Dynamic LINQ aggregates on IQueryable as a single query

c# dynamic-linq linq

Question

I'm building a datagrid library that works on generic IQueryable data sources. At the bottom selected columns will have aggregates: sum, average, count etc.

I can compute the sum/average/count individually using the code from this article How to do a Sum using Dynamic LINQ

I don't want to run them individually for a datasource, as this would cause multiple queries on the database, I would rather create a single expression tree an execute this as a single query.

In static LINQ you'd do all the .Sum, .Average and .Count methods and return a new anonymous type with the values. I don't need an anonymous type (unless this is the only way): a list or array of the aggregates would be fine.
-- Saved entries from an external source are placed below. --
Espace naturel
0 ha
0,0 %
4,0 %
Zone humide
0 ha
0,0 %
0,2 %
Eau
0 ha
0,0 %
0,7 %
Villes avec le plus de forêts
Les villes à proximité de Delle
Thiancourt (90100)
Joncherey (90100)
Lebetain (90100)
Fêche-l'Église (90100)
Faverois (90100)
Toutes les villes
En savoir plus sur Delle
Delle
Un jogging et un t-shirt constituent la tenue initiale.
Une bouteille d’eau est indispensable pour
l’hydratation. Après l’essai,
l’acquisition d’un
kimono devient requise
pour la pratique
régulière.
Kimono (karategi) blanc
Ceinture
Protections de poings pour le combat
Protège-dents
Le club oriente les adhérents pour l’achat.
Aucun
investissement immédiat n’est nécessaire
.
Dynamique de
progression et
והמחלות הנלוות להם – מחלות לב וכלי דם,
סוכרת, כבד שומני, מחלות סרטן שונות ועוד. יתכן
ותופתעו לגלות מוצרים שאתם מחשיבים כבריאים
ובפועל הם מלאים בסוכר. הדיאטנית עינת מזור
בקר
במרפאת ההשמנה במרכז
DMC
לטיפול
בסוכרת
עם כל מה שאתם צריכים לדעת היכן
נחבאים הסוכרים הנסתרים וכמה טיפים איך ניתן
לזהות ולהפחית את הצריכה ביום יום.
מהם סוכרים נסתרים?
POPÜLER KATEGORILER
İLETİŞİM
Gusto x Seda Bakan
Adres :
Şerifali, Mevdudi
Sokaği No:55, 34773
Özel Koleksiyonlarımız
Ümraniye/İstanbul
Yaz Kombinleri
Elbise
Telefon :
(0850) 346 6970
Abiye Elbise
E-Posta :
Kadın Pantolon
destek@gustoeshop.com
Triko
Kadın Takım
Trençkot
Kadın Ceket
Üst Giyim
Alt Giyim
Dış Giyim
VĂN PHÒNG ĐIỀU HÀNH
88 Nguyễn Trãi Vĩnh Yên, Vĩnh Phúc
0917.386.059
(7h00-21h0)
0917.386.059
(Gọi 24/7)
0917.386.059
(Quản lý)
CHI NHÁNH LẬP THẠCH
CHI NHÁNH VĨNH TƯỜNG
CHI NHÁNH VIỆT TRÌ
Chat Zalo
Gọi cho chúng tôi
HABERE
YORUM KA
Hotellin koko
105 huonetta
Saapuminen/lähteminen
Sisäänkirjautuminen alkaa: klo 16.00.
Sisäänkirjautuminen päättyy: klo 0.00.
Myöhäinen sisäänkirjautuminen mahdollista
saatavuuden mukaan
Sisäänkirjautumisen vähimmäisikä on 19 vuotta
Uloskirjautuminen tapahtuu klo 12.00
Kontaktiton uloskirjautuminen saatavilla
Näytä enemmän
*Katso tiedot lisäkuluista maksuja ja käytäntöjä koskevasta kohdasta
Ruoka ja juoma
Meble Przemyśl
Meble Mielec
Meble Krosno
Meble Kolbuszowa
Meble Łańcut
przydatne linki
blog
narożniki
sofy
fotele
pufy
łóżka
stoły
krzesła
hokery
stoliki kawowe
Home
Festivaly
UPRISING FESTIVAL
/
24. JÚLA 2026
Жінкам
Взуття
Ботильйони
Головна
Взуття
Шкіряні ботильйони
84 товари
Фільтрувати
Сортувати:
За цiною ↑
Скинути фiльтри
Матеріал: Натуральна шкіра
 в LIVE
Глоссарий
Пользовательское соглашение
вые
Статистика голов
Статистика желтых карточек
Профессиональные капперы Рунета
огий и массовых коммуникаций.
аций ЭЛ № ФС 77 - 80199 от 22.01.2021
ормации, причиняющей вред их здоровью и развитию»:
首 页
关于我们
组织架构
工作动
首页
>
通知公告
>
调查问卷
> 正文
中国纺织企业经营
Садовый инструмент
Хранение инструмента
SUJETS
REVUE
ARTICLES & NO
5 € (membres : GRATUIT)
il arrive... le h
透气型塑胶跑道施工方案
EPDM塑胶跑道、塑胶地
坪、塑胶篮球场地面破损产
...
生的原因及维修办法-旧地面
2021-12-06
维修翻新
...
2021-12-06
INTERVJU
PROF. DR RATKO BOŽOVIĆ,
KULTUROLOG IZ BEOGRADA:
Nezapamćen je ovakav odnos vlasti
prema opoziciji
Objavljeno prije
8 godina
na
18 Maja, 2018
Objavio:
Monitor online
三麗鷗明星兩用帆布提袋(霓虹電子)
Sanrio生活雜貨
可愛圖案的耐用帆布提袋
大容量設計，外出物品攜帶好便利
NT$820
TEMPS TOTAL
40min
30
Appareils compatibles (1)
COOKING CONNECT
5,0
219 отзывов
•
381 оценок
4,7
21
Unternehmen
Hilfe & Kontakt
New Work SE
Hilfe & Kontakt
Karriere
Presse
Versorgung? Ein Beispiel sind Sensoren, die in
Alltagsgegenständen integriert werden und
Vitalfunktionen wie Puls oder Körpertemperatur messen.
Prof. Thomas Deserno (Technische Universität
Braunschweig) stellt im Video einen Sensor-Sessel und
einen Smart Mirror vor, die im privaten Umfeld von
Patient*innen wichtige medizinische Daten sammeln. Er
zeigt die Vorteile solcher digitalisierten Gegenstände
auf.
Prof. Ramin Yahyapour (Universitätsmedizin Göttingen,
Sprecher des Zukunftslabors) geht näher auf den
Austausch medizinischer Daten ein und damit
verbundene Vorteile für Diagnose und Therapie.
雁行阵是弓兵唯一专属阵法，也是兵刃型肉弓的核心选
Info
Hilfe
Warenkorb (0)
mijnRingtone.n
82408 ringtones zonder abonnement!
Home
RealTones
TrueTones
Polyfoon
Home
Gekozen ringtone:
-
I assume from the other article I would need to string together a series of MethodCallExpression objects somehow. Can anyone help?

1
2
5/23/2017 11:55:15 AM

Accepted Answer

I found an alternative approach which uses the Dynamic LINQ library and avoids having to construct convoluted expression trees.

The solution is in the unit test below for anyone who is interested. I have a random dataset called TestQueryableDataset. The generic type of this IQueryable datasource has a Total property (decimal), a Discount property (nullable decimal) and an ID property (int).

The unit test gets the expected results first, using static LINQ queries.

It then constructs a select statement that uses the groupby variable 'it' to compute the sum, average and count. The property names are passed in by string to demonstrate this is stringly-typed.

The group-by method .GroupBy(x=> 1) is a dummy grouping to enable the aggregates to apply to the whole dataset.

Note that this returns a single dynamic result with properties t0, t1 and t2. However, the groupby/select operation still returns an IQueryable but with a single result. We have to use the t.Cast().First(); to convert to an array of object, then get the first result.

We can then use reflection to get the properties of each result (t0, t1, t2) as the actual values and assert that they match the static result we got earlier.

    [TestMethod()]
    [TestProperty("Anvil.DataSets", "QueryableExtensions")]
    public void DynamicAggregate_test()
    {
        var source = new Anvil.Test.DataSets.TestQueryableDataset();

        var data = source.GetData();

        var expectedTotal = (from d in data select d.Total).Sum();
        var expectedDiscount = (from d in data select d.Discount).Average();
        var expectedCount = (from d in data select d.ID).Count();

        const string prop0 = "Total";
        const string prop1 = "Discount";
        const string prop2 = "ID";

        string sumExpr = string.Format("new ( Sum(it.{0}) as t0, Average(it.{1}) as t1 , Count() as t2)", prop0,prop1, prop2);
        var t = data.GroupBy(x => 1).Select(sumExpr);

        var firstItem = t.Cast<object>().First();

        var ttype = firstItem.GetType();
        var p0 = ttype.GetProperty("t0");
        var p1 = ttype.GetProperty("t1");
        var p2 = ttype.GetProperty("t2");

        decimal actualTotal = (decimal)(p0.GetValue(firstItem));
        decimal actualDiscount = (decimal)(p1.GetValue(firstItem));
        int actualCount = (int)(p2.GetValue(firstItem));

        Assert.AreEqual(expectedTotal, actualTotal);
        Assert.AreEqual(expectedDiscount, actualDiscount);
        Assert.AreEqual(expectedCount, actualCount);
    }

See also:

2
5/23/2017 11:55:16 AM

Popular Answer

You don't need anonymous type. You just need a type with the 3 properties Sum, Count and Average. Sum and Average type aren't known at design time. So, use Object type for these 2 properties. Count is always an int.

public class Aggregation
{
    public Aggregation(object sum, object average, int count)
    {
        Sum = sum;
        Average = average;
        Count = count;
    }
    public object Sum { get; private set; }
    public object Average { get; private set; }
    public int Count { get; private set; }
}

Like the Sum extension method described in the article How to do a Sum using Dynamic LINQ, you can write an Aggregate extension method which compute an Aggregation class instance from a IQueryable collection and a property name. The real difficulty is about determining the Average overload method which match the property type. Overload can't be determined from the return type but from the return type of the lambda expression used as second argument.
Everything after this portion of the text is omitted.